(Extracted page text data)
§ §

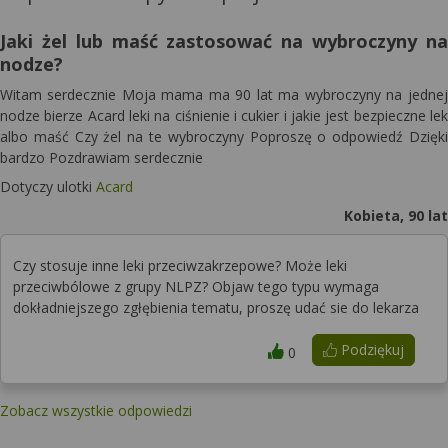
Jaki żel lub maść zastosować na wybroczyny na
nodze?
Witam serdecznie Moja mama ma 90 lat ma wybroczyny na jednej
nodze bierze Acard leki na ciśnienie i cukier i jakie jest bezpieczne lek
albo maść Czy żel na te wybroczyny Poproszę o odpowiedź Dzięki
bardzo Pozdrawiam serdecznie
Dotyczy ulotki
Acard
Kobieta, 90 lat
Czy stosuje inne leki przeciwzakrzepowe? Może leki
przeciwbólowe z grupy NLPZ? Objaw tego typu wymaga
dokładniejszego zgłębienia tematu, proszę udać sie do lekarza
Podziękuj
0
Zobacz wszystkie odpowiedzi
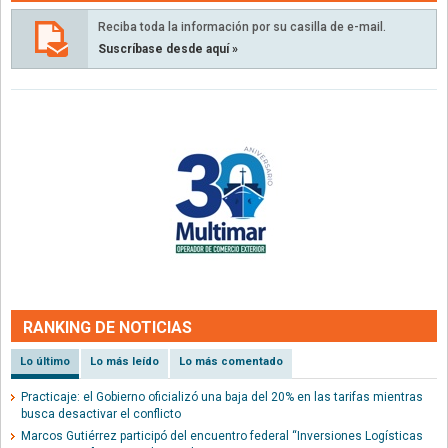
Reciba toda la información por su casilla de e-mail.
Suscríbase desde aquí »
RANKING DE NOTICIAS
Lo último
Lo más leído
Lo más comentado
Practicaje: el Gobierno oficializó una baja del 20% en las tarifas mientras
busca desactivar el conflicto
Marcos Gutiérrez participó del encuentro federal “Inversiones Logísticas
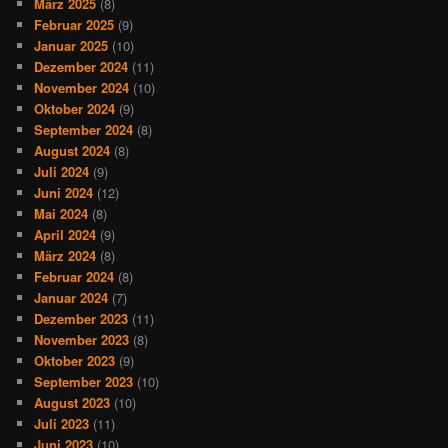
März 2025
(8)
Februar 2025
(9)
Januar 2025
(10)
Dezember 2024
(11)
November 2024
(10)
Oktober 2024
(9)
September 2024
(8)
August 2024
(8)
Juli 2024
(9)
Juni 2024
(12)
Mai 2024
(8)
April 2024
(9)
März 2024
(8)
Februar 2024
(8)
Januar 2024
(7)
Dezember 2023
(11)
November 2023
(8)
Oktober 2023
(9)
September 2023
(10)
August 2023
(10)
Juli 2023
(11)
Juni 2023
(10)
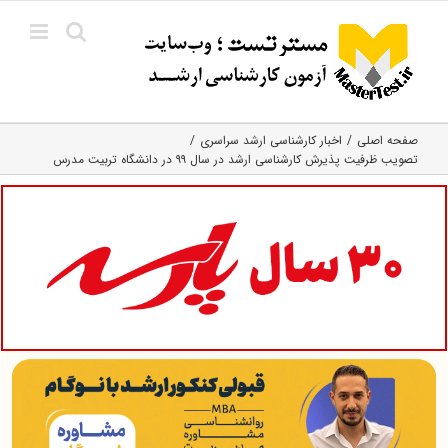
Ski
t
conten
صفحه اصلی
اخبار کارشناسی ارشد سراسری
تصویب ظرفیت پذیرش کارشناسی ارشد در سال ۹۹ در دانشگاه تربیت مدرس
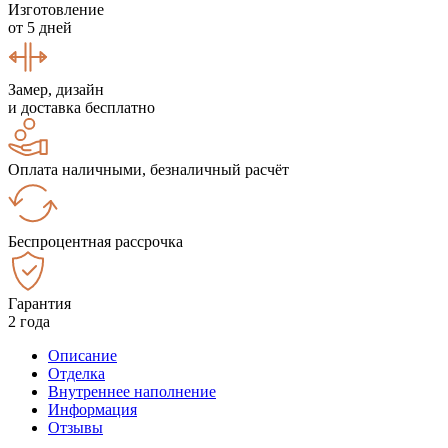
Изготовление
от 5 дней
Замер, дизайн
и доставка бесплатно
Оплата наличными, безналичный расчёт
Беспроцентная рассрочка
Гарантия
2 года
Описание
Отделка
Внутреннее наполнение
Информация
Отзывы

§ §

Exercise details:
The reply should repeat the data in full, exactly as given, and contain no pictures.

Problem solution:
Jaki żel lub maść zastosować na wybroczyny na
nodze?
Witam serdecznie Moja mama ma 90 lat ma wybroczyny na jednej
nodze bierze Acard leki na ciśnienie i cukier i jakie jest bezpieczne lek
albo maść Czy żel na te wybroczyny Poproszę o odpowiedź Dzięki
bardzo Pozdrawiam serdecznie
Dotyczy ulotki
Acard
Kobieta, 90 lat
Czy stosuje inne leki przeciwzakrzepowe? Może leki
przeciwbólowe z grupy NLPZ? Objaw tego typu wymaga
dokładniejszego zgłębienia tematu, proszę udać sie do lekarza
Podziękuj
0
Zobacz wszystkie odpowiedzi
Reciba toda la información por su casilla de e-mail.
Suscríbase desde aquí »
RANKING DE NOTICIAS
Lo último
Lo más leído
Lo más comentado
Practicaje: el Gobierno oficializó una baja del 20% en las tarifas mientras
busca desactivar el conflicto
Marcos Gutiérrez participó del encuentro federal “Inversiones Logísticas
März 2025
(8)
Februar 2025
(9)
Januar 2025
(10)
Dezember 2024
(11)
November 2024
(10)
Oktober 2024
(9)
September 2024
(8)
August 2024
(8)
Juli 2024
(9)
Juni 2024
(12)
Mai 2024
(8)
April 2024
(9)
März 2024
(8)
Februar 2024
(8)
Januar 2024
(7)
Dezember 2023
(11)
November 2023
(8)
Oktober 2023
(9)
September 2023
(10)
August 2023
(10)
Juli 2023
(11)
Juni 2023
(10)
Ski
t
conten
صفحه اصلی
اخبار کارشناسی ارشد سراسری
تصویب ظرفیت پذیرش کارشناسی ارشد در سال ۹۹ در دانشگاه تربیت مدرس
Изготовление
от 5 дней
Замер, дизайн
и доставка бесплатно
Оплата наличными, безналичный расчёт
Беспроцентная рассрочка
Гарантия
2 года
Описание
Отделка
Внутреннее наполнение
Информация
Отзывы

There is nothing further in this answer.